Advanced Computing in the Age of AI | Thursday, April 18, 2024

Red Hat Profits Rise With Sales Despite Heavy OpenStack, Storage Investments 

It is not an easy task to invest in the future while at the same time extracting profits from existing product lines, but Linux juggernaut and middleware player Red Hat managed to do just that in its second quarter of fiscal 2014, which ended in August. The company's profits rose in lockstep with sales despite increased sales, research, and development costs related to its implementation of the OpenStack cloud controller, its clustered storage, and its public cloud.

This is possible, of course, because Red Hat is the dominant supplier of commercial-grade Linux for servers, and outsells its nearest competitors, SUSE Linux, Canonical, and Oracle, by what everyone presumes is a wide margin but neither SUSE Linux nor Canonical are public companies and Oracle doesn't break out its Linux sales as a line item.

In the second quarter, Red Hat brought in $326.7 million in subscription sales, up 17.2 percent compared to the year-ago period. Red Hat does not yet break out sales of Linux support subscriptions from those of its other products, but at some point JBoss middleware could be broken out as a separate item and ditto for Red Hat's infrastructure and platform cloud tools and the OpenShift public cloud services that are based on them. The company booked $47.7 million in training and services earnings in the quarter, an increase of 9 percent compared to this time last year, and this business is not being emphasized as much as Red Hat tries to give more of its services engagements to partners. The idea is for partners to get a bigger part of the services engagement and have them drive more subscriptions to Linux, JBoss, Gluster, and other products.

Sales and marketing costs were up 17 percent in the quarter, and research and development costs rose 23.6 percent as the company continued to plow money into software that builds on its Linux operating system, making it a foundation for clouds. This investment is vital as Red Hat pitches an open source alternative to the cloud building tools from Microsoft and VMware, and sales and marketing is also vital as Red Hat has to compete for mindshare against these much larger and well- funded companies.

After all the bills were paid, Red Hat brought $40.8 million to the bottom line, which was up 16.6 percent and which represented 10.9 percent of the company's revenues. Wall Street would obviously like to see profits growing a lot faster than revenues, but that is not possible at this stage in Red Hat's life. And it may never be possible to have earnings grow at twice the rate of sales as has happened for the company in the past.
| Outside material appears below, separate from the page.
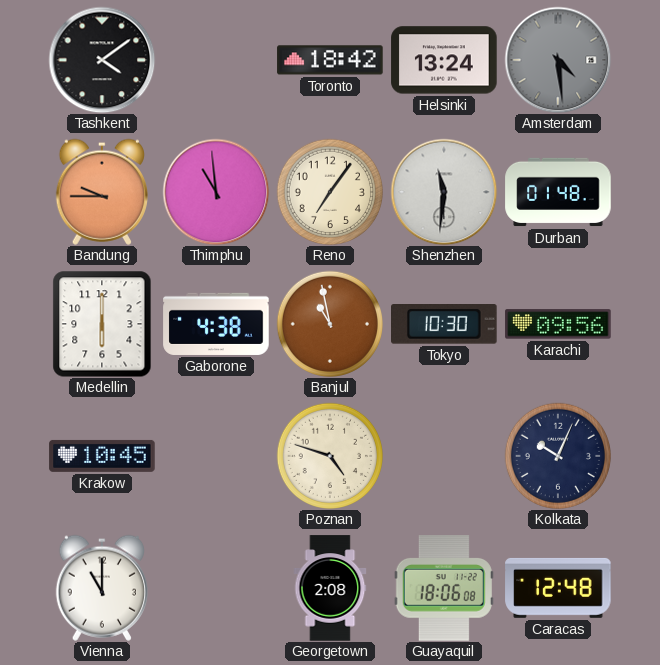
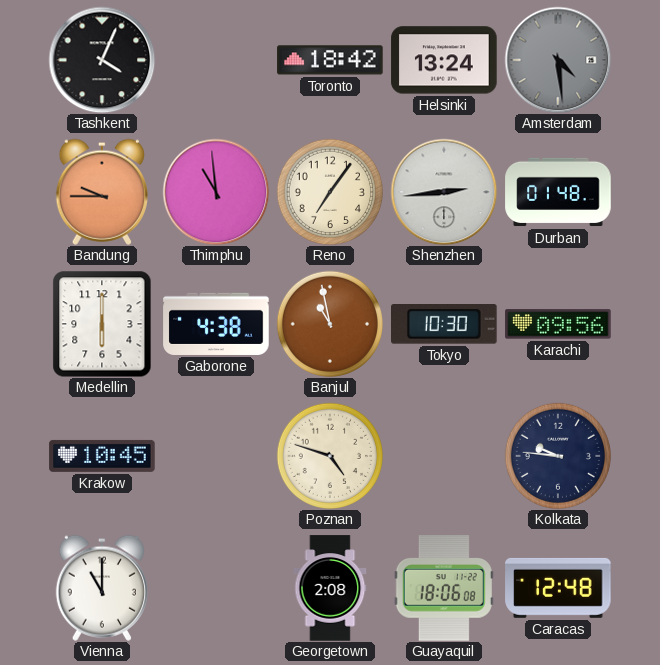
Tashkent: 4:09 -> 4:04
Shenzhen: 11:31 -> 2:44
Kolkata: 10:04 -> 9:46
The important thing for Red Hat is that companies keep coming back for more. In a conference call with Wall Street analysts, Jim Whitehurst, CEO at Red Hat, said that all of the top 25 customers who came up for renewal during the quarter re-upped their contracts, and averaged across them they bumped up their subscription licenses by 20 percent compared to their original contracts. Whitehurst said that government and the combined technology/media industries drove those big deals, with financial services a close third. (It is not clear if this distribution among the top 25 deals prevails in the entire Red Hat base, but it would surely be interesting to find out.)

What Whitehurst did say that was interesting is that based on IDC data, about 38 percent of server shipments are running Linux once they hit the data center, and that Red Hat Enterprise Linux is on about half of them. So that gives Red Hat about a 20 percent shipment share of the entire server market. IDC has asserted in its most recent quarterly server tracker that Linux drove about 23 percent of server revenues in the most recent calendar quarter ended in June.

Whitehurst added that selling subscriptions and services to public clouds generating "single-digit millions" per month in sales, but growing "nicely."

"It's early days, and it's still kind of relatively tiny numbers of enterprises running workloads in clouds," Whitehurst added.

Red Hat's storage business, which is based on the open source Gluster clustered file system that it took control of in October 2011, has over 200 proofs of concept underway, according to Whitehurst, and the company has signed its first seven-figure support contract deal for Gluster, which is commercialized under the name of Red Hat Storage Server. Red Hat's implementation of OpenStack has just started shipping, and its OpenShift platform cloud is still being fleshed out. Neither are generating much in the way of sales. Yet.

Red Hat exited the quarter with $1.3 billion in cash in the bank – well over a year's worth of sales at the current run rate – and has slightly over $1 billion in deferred revenues on top of that, which will trickle down each quarter for the next several years. The company may not be as large as Microsoft or VMware, but it is not a small-fry, either.